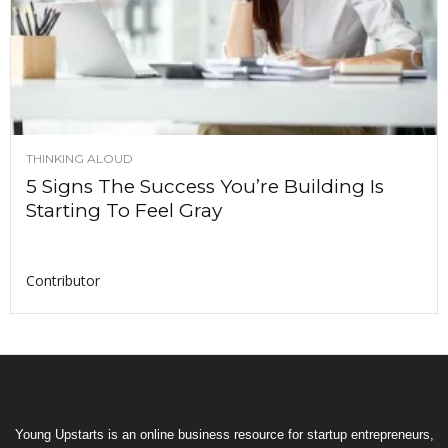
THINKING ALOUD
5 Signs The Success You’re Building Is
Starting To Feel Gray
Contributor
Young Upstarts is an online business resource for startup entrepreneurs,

==

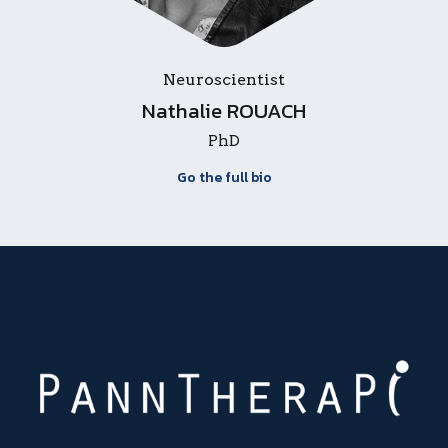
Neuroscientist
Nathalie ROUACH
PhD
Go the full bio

...

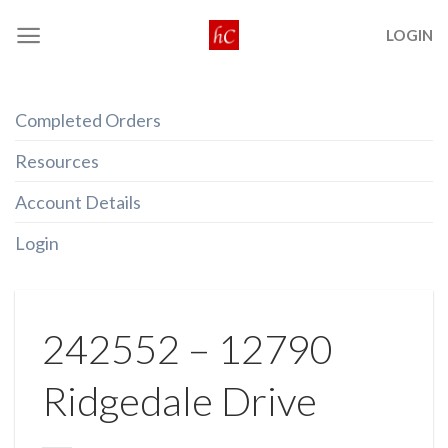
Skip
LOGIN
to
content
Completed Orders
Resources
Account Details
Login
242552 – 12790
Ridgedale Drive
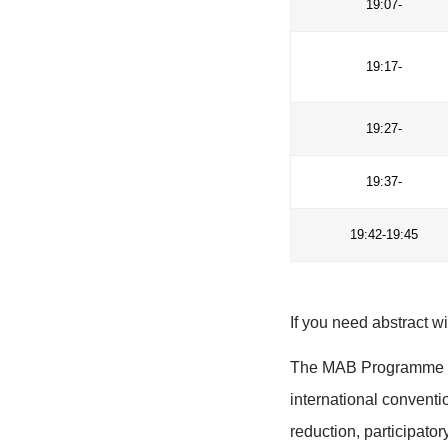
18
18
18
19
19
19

**Exercise aim**
Take the lines above from the one containing "Neuroscientist" to the one containing "Go the full bio" and retype them exactly, both ends included, with nothing added.

**Solved problem**
Neuroscientist
Nathalie ROUACH
PhD
Go the full bio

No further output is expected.